• Task objective: Look through the listing below and write out exactly the lines from the line with "関係者名簿 (777, 1456)" to the line with "Web Design San Jose (511, 2555)", both included, and no others.
= Beginning of Section =
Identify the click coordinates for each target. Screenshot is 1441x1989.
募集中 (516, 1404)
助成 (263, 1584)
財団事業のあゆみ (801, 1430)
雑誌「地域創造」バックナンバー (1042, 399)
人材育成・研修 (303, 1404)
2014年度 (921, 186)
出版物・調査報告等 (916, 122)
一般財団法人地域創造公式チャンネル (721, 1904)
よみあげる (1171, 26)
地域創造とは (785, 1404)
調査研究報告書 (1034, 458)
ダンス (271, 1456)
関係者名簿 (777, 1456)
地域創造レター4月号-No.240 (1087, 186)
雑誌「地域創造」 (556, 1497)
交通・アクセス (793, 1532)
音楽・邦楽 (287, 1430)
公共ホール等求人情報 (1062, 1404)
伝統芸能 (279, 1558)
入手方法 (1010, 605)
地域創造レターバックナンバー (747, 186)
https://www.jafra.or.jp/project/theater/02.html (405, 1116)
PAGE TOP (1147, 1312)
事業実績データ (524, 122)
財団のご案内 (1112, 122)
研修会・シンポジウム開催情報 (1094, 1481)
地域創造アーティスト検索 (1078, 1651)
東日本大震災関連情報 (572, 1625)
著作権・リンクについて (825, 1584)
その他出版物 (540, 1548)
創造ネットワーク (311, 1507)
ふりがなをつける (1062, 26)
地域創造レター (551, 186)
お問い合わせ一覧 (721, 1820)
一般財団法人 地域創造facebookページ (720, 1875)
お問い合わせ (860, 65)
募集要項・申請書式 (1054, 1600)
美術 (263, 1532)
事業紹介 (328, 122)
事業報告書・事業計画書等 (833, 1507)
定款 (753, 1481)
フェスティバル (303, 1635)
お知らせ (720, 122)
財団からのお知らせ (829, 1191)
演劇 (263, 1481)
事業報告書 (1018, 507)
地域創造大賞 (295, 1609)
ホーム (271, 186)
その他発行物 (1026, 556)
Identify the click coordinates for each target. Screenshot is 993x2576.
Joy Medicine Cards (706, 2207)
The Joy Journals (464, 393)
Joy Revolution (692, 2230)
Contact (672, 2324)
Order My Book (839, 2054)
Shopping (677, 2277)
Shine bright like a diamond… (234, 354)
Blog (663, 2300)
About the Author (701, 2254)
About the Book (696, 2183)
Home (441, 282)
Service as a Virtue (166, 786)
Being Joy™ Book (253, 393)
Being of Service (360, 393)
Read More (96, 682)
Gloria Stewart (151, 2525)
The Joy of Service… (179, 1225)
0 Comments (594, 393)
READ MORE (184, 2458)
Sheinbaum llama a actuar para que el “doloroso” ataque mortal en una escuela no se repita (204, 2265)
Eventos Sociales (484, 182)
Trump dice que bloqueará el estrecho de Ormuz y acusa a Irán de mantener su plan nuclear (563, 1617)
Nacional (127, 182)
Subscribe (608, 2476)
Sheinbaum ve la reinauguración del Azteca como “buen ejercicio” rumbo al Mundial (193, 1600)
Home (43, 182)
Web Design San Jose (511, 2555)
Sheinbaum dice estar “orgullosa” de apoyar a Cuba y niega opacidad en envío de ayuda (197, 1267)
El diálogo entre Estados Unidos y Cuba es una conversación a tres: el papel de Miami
= End of Section =
• Exercise response:
関係者名簿 (777, 1456)
地域創造レター4月号-No.240 (1087, 186)
雑誌「地域創造」 (556, 1497)
交通・アクセス (793, 1532)
音楽・邦楽 (287, 1430)
公共ホール等求人情報 (1062, 1404)
伝統芸能 (279, 1558)
入手方法 (1010, 605)
地域創造レターバックナンバー (747, 186)
https://www.jafra.or.jp/project/theater/02.html (405, 1116)
PAGE TOP (1147, 1312)
事業実績データ (524, 122)
財団のご案内 (1112, 122)
研修会・シンポジウム開催情報 (1094, 1481)
地域創造アーティスト検索 (1078, 1651)
東日本大震災関連情報 (572, 1625)
著作権・リンクについて (825, 1584)
その他出版物 (540, 1548)
創造ネットワーク (311, 1507)
ふりがなをつける (1062, 26)
地域創造レター (551, 186)
お問い合わせ一覧 (721, 1820)
一般財団法人 地域創造facebookページ (720, 1875)
お問い合わせ (860, 65)
募集要項・申請書式 (1054, 1600)
美術 (263, 1532)
事業紹介 (328, 122)
事業報告書・事業計画書等 (833, 1507)
定款 (753, 1481)
フェスティバル (303, 1635)
お知らせ (720, 122)
財団からのお知らせ (829, 1191)
演劇 (263, 1481)
事業報告書 (1018, 507)
地域創造大賞 (295, 1609)
ホーム (271, 186)
その他発行物 (1026, 556)
Identify the click coordinates for each target. Screenshot is 993x2576.
Joy Medicine Cards (706, 2207)
The Joy Journals (464, 393)
Joy Revolution (692, 2230)
Contact (672, 2324)
Order My Book (839, 2054)
Shopping (677, 2277)
Shine bright like a diamond… (234, 354)
Blog (663, 2300)
About the Author (701, 2254)
About the Book (696, 2183)
Home (441, 282)
Service as a Virtue (166, 786)
Being Joy™ Book (253, 393)
Being of Service (360, 393)
Read More (96, 682)
Gloria Stewart (151, 2525)
The Joy of Service… (179, 1225)
0 Comments (594, 393)
READ MORE (184, 2458)
Sheinbaum llama a actuar para que el “doloroso” ataque mortal en una escuela no se repita (204, 2265)
Eventos Sociales (484, 182)
Trump dice que bloqueará el estrecho de Ormuz y acusa a Irán de mantener su plan nuclear (563, 1617)
Nacional (127, 182)
Subscribe (608, 2476)
Sheinbaum ve la reinauguración del Azteca como “buen ejercicio” rumbo al Mundial (193, 1600)
Home (43, 182)
Web Design San Jose (511, 2555)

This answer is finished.